GREEN BAY, Wis. -- Aaron Rodgers, one of the dissenting voters when the 32 player representatives narrowly voted to send the new collective bargaining agreement to the full NFL Players Association membership earlier this year, is no longer the Green Bay Packers' player rep to the union.
"I wasn't real, real happy about the way things went down," Rodgers said Wednesday when asked why he's no longer the Packers' rep.
The NFLPA announced the new union reps Saturday.
Rodgers was one of 14 player reps who voted against the CBA during a February meeting in Indianapolis that coincided with the annual scouting combine.
At the time, he said in a social media post that his decision to vote "no" was "based off conversations I have had with the men in my locker room that I'm tasked to represent."
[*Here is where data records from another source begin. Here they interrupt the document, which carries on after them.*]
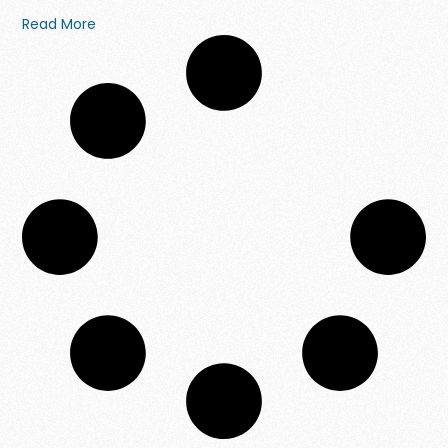
Read More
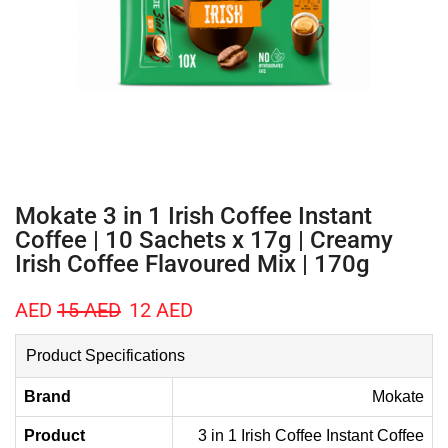
Mokate 3 in 1 Irish Coffee Instant
Coffee | 10 Sachets x 17g | Creamy
Irish Coffee Flavoured Mix | 170g
AED
15
AED
12
AED
Product Specifications
Brand
Mokate
Product
3 in 1 Irish Coffee Instant Coffee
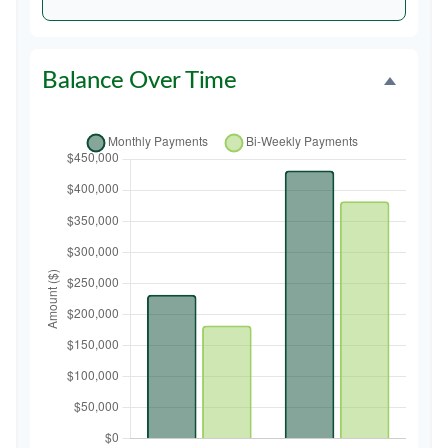
Balance Over Time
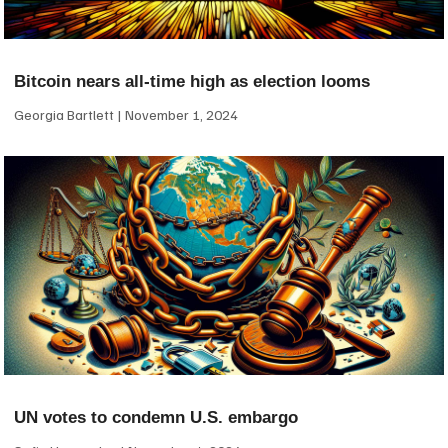
Bitcoin nears all-time high as election looms
Georgia Bartlett
November 1, 2024
UN votes to condemn U.S. embargo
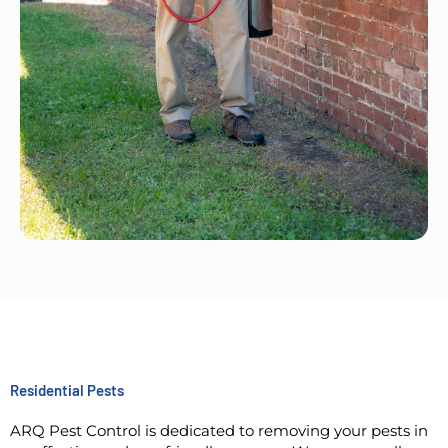
Residential Pests
ARQ Pest Control is dedicated to removing your pests in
On Wednesday, Rodgers said, "I think from last season, negotiating without a current player in the room, and then the things that happened in Indy and the way that the vote went, I wasn't real excited about it. I wanted to get involved in an important year, because I thought it was a good look for the union. I can't say I was heavily involved. I came in to some of the meetings late at the combine, but I think it's time for somebody else to take that role who wants to spend a week of their life sitting in meetings and going through all that. To me, it's just not what I want to do at this point in my career."
Shortly before the CBA passed by a vote of 1,019 to 959, Rodgers said during an ESPN Wisconsin radio appearance he was disheartened by the fact that he sent several electronic messages to his teammates about the talking points of the CBA and "got next to no responses."